* [What is expected]: When the word "jobsøgere" appears in a line of the data below, list that line.
[[ Exercise inputs open ]]
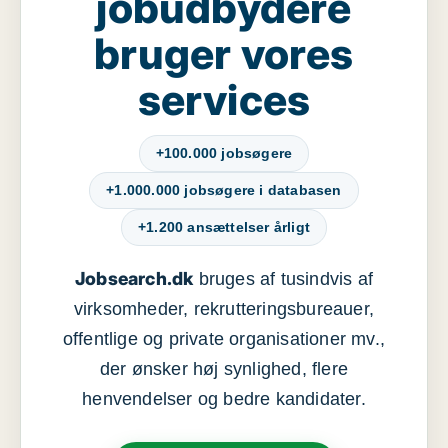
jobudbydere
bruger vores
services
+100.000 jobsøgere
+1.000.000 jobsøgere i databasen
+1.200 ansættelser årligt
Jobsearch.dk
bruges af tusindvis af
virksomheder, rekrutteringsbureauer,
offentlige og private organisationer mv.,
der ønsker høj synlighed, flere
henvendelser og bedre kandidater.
[[ Exercise inputs closed ]]
[[ Exercise inputs open ]]
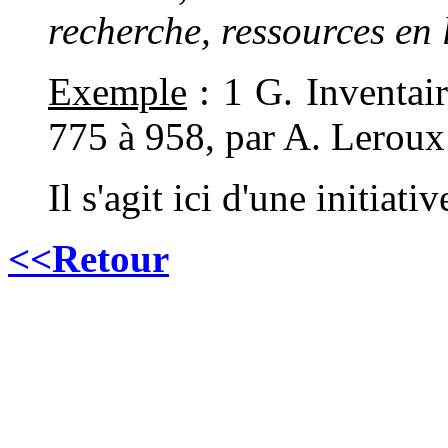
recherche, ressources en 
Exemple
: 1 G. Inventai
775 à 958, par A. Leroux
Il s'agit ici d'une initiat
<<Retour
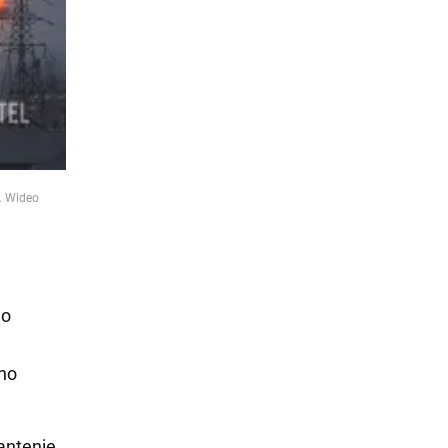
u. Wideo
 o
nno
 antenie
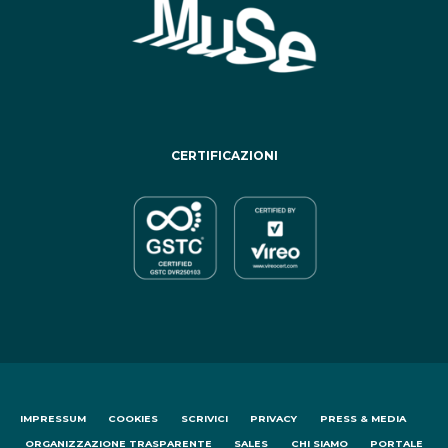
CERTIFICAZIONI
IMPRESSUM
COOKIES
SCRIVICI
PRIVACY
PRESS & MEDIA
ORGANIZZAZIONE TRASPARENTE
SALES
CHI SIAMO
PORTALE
[[ Exercise inputs closed ]]
[[ Exercise inputs open ]]
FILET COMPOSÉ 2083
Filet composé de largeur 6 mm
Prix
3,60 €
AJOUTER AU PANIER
[[ Exercise inputs closed ]]
* [Completed task]:
+100.000 jobsøgere
+1.000.000 jobsøgere i databasen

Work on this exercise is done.